Sur Mac, WhatsApp n’est plus seulement un « compagnon » du téléphone, c’est une application de travail au quotidien. La question est donc simple, cette refonte améliore-t-elle la lisibilité et la vitesse d’usage, ou ajoute-t-elle une couche esthétique de plus à gérer?
WhatsApp aligne l’interface Mac sur iPhone et iPad
Le déploiement de Liquid Glass sur l’application Mac s’inscrit dans une tendance nette des éditeurs, réduire les écarts d’ergonomie entre appareils. Pour WhatsApp, le sujet est sensible, car l’app est utilisée en parallèle sur plusieurs écrans, souvent dans une même journée. Une interface cohérente évite de « réapprendre » des gestes, des emplacements de boutons ou des logiques de navigation lorsqu’on passe d’un iPhone à un MacBook.
Concrètement, l’idée d’un alignement visuel ne se limite pas à des couleurs. Les versions mobiles ont progressivement mis en avant une esthétique plus « matériau », avec des arrière-plans légèrement translucides, des surfaces adoucies, et des séparations moins agressives. Sur macOS, l’app conservait jusqu’ici une présentation plus utilitaire, parfois perçue comme en décalage avec l’évolution des interfaces Apple et avec les attentes d’utilisateurs habitués à des apps natives plus raffinées.
Cette démarche a aussi un intérêt produit. WhatsApp gère de nombreuses fonctions, messages, appels, pièces jointes, réactions, discussions épinglées, communautés, canaux selon les pays et comptes. Quand l’interface diverge, la documentation et l’assistance deviennent plus complexes. Une base de design plus commune facilite les guides, les captures d’écran, et le support, y compris en entreprise où WhatsApp sert parfois de canal rapide de coordination.
Il faut aussi lire ce mouvement à travers le prisme de la concurrence. Des services comme Telegram, Signal ou même iMessage sur macOS investissent depuis longtemps l’expérience desktop. En rapprochant la version Mac de l’expérience iPad et iPhone, WhatsApp cherche une continuité de marque, mais aussi une continuité d’usage, retrouver les mêmes repères visuels, la même hiérarchie d’informations, et une sensation d’outil « actuel » plutôt que d’application « portée » depuis une autre époque.
Le point important reste le calendrier, le déploiement est progressif.

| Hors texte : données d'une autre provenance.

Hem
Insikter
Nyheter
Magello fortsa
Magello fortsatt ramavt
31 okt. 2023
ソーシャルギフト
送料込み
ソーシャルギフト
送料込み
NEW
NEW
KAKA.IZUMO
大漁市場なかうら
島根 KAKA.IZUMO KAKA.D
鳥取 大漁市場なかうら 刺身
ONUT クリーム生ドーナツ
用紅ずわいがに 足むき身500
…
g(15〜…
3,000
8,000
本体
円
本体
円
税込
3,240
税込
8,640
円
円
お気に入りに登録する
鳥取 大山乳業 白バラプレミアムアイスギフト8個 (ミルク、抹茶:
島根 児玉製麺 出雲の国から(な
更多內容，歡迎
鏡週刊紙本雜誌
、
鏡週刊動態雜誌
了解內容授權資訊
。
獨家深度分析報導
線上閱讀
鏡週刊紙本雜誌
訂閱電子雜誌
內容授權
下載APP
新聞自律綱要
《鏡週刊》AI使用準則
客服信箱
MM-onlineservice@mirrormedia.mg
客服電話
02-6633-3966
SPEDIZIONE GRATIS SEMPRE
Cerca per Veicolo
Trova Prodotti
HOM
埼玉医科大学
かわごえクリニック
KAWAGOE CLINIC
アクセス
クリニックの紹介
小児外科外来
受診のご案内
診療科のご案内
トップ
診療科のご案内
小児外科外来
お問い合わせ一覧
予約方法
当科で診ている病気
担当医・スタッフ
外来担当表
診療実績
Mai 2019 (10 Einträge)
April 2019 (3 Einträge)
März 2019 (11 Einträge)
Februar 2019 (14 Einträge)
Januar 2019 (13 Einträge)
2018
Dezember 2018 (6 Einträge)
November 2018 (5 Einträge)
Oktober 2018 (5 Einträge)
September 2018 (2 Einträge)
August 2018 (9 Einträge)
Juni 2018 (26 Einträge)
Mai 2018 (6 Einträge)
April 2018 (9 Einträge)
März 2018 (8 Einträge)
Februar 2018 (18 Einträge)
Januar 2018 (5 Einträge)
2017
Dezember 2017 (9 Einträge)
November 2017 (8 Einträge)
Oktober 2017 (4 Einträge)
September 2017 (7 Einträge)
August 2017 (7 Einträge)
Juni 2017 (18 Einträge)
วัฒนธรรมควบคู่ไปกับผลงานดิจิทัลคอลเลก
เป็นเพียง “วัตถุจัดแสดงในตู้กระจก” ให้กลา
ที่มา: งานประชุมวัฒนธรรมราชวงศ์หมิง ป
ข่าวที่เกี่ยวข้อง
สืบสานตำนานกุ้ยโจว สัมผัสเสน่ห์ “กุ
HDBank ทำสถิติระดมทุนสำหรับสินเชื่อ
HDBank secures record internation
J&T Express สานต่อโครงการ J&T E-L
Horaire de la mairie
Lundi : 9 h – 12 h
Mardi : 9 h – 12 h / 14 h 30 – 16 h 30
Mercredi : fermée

Certains utilisateurs verront la nouvelle interface après une mise à jour, d’autres devront attendre une vague suivante, selon les régions, les versions et les canaux de distribution. Dans les faits, cela crée une période où deux interfaces cohabitent, ce qui complique les échanges entre utilisateurs quand l’un décrit un bouton ou un menu qui n’existe pas encore chez l’autre.
Les effets Liquid Glass misent sur transparence, profondeur et surfaces vitrées
Le terme Liquid Glass renvoie à une grammaire visuelle fondée sur la transparence, la profondeur et des surfaces qui donnent un effet « verre ». Sur un Mac, ces choix ne sont pas qu’esthétiques. Ils influencent la lisibilité, la fatigue visuelle et la manière dont l’il repère l’information, surtout dans une application de messagerie où l’on scanne rapidement une liste de conversations, puis un fil de messages dense.

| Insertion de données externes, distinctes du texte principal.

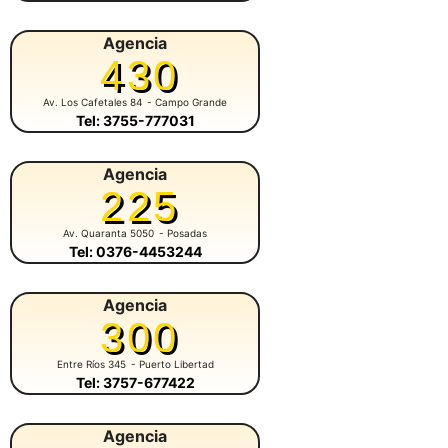
Agencia
430
Av. Los Cafetales 84
- Campo Grande
Tel: 3755-777031
Agencia
225
Av. Quaranta 5050
- Posadas
Tel: 0376-4453244
Agencia
300
Entre Ríos 345
- Puerto Libertad
Tel: 3757-677422
Agencia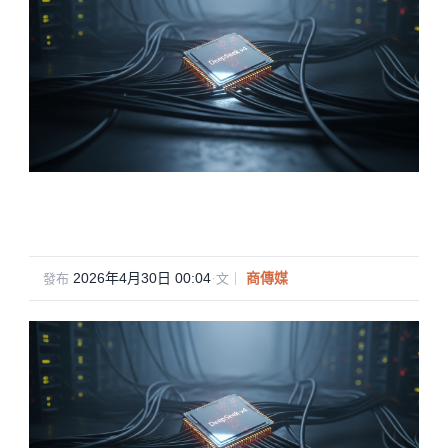
2026年4月30日 00:04
·
商傳媒
發布
文｜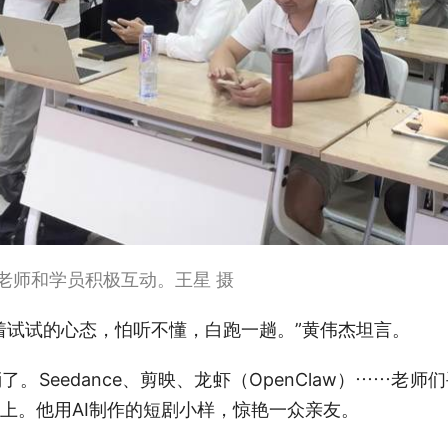
课老师和学员积极互动。王星 摄
着试试的心态，怕听不懂，白跑一趟。”黄伟杰坦言。
。Seedance、剪映、龙虾（OpenClaw）……老
上。他用AI制作的短剧小样，惊艳一众亲友。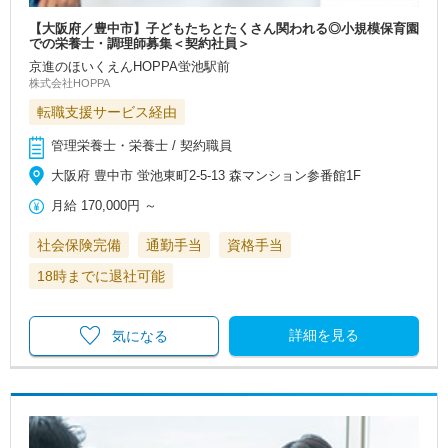
【大阪府／豊中市】子どもたちとたくさん関われる◎小規模保育園
での栄養士・調理師募集＜契約社員＞
京進のほいくえんHOPPA蛍池駅前
株式会社HOPPA
転職支援サービス経由
管理栄養士・栄養士 / 契約職員
大阪府 豊中市 蛍池東町2-5-13 森マンション参番館1F
月給
170,000円
～
社会保険完備
通勤手当
資格手当
18時までに退社可能
詳細を見る
気になる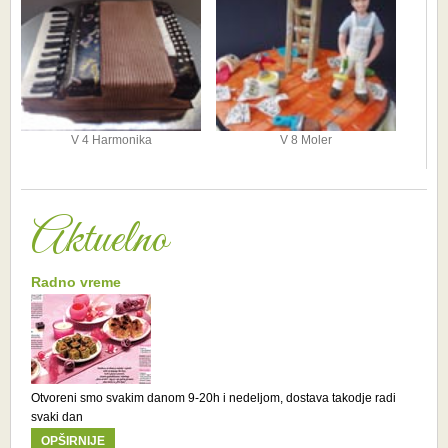
V 4 Harmonika
V 8 Moler
Aktuelno
Radno vreme
Otvoreni smo svakim danom 9-20h i nedeljom, dostava takodje radi
svaki dan
OPŠIRNIJE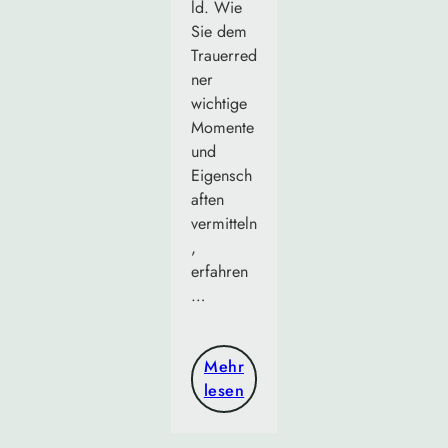
ld. Wie
Sie dem
Trauerred
ner
wichtige
Momente
und
Eigensch
aften
vermitteln
,
erfahren
…
Mehr
lesen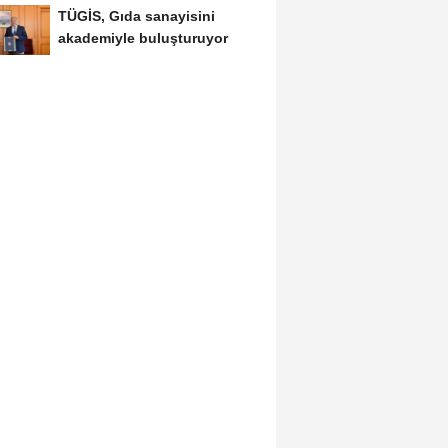
TÜGİS, Gıda sanayisini
akademiyle buluşturuyor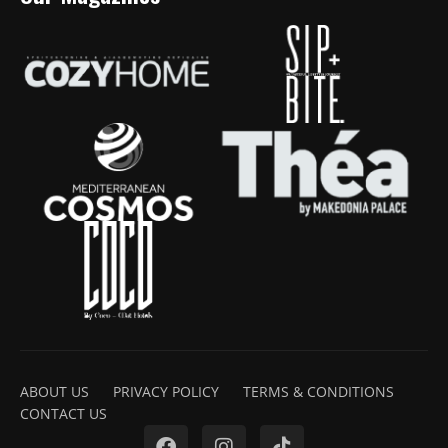
ABOUT US
PRIVACY POLICY
TERMS & CONDITIONS
CONTACT US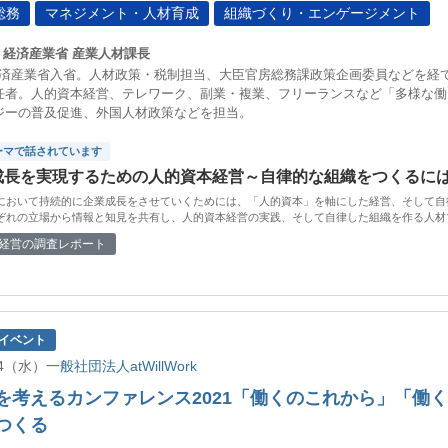
総務
マネジメント・人材育成
組織づくり・エンゲージメント
経済産業省 産業人材課長
年 経済産業省入省。人材政策・税制担当、大臣官房総務課政策企画委員などを経て
任者。人的資本経営、テレワーク、副業・複業、フリーランスなど「多様な働
ジーの普及促進、外国人材政策などを担当。
ーマで話されています
成長を実現するための人的資本経営～自律的な組織をつくるに
において持続的に企業成長をさせていくためには、「人的資本」を軸にした経営、そして自
ぞれの立場から情報と知見を共有し、人的資本経営の実践、そして自律した組織を作る人材
経営の調査レポート
イベント
/24（水）
一般社団法人atWillWork
を考えるカンファレンス2021「働くのこれから」「働
つくる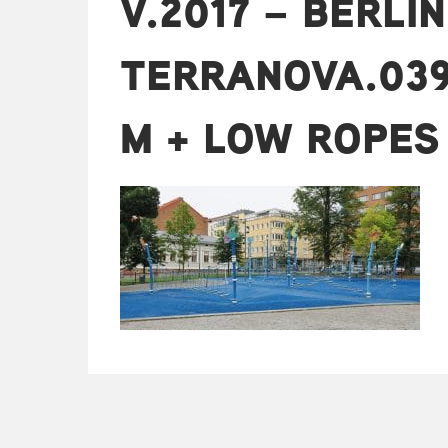
V.2017 – BERLIN
TERRANOVA.039
M + LOW ROPES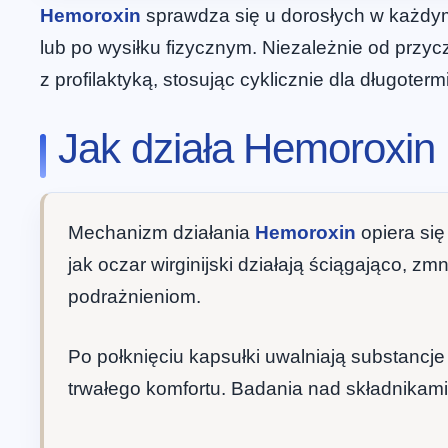
Hemoroxin
sprawdza się u dorosłych w każdym
lub po wysiłku fizycznym. Niezależnie od przy
z profilaktyką, stosując cyklicznie dla długoter
Jak działa Hemoroxin
Mechanizm działania
Hemoroxin
opiera się
jak oczar wirginijski działają ściągająco, 
podrażnieniom.
Po połknięciu kapsułki uwalniają substancje
trwałego komfortu. Badania nad składnikami 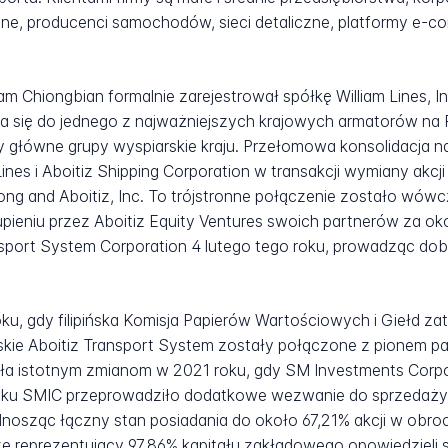
e, producenci samochodów, sieci detaliczne, platformy e-
iam Chiongbian formalnie zarejestrował spółkę William Lines, 
ła się do jednego z najważniejszych krajowych armatorów na Fil
 główne grupy wyspiarskie kraju. Przełomowa konsolidacja nas
ines i Aboitiz Shipping Corporation w transakcji wymiany akcj
hong and Aboitiz, Inc. To trójstronne połączenie zostało wówc
upieniu przez Aboitiz Equity Ventures swoich partnerów za około
sport System Corporation 4 lutego tego roku, prowadząc dob
ku, gdy filipińska Komisja Papierów Wartościowych i Giełd z
rskie Aboitiz Transport System zostały połączone z pionem p
egła istotnym zmianom w 2021 roku, gdy SM Investments Corp
 roku SMIC przeprowadziło dodatkowe wezwanie do sprzedaży 
 podnosząc łączny stan posiadania do około 67,21% akcji w obr
e reprezentujący 97,86% kapitału zakładowego opowiedzieli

Les effets de type « glass » reposent souvent sur des arrière-plans semi-transparents, des flous, des ombres légères et des bordures adoucies. Cela peut rendre l’ensemble plus moderne et plus cohérent avec l’écosystème Apple, mais il existe un compromis. Plus on ajoute de couches visuelles, plus on risque d’affaiblir les contrastes, notamment pour les utilisateurs qui travaillent longtemps sur écran, ou qui utilisent des réglages d’accessibilité. Les équipes produit doivent donc ajuster les contrastes, les couleurs de texte et la séparation entre zones pour éviter qu’une interface belle devienne moins fonctionnelle.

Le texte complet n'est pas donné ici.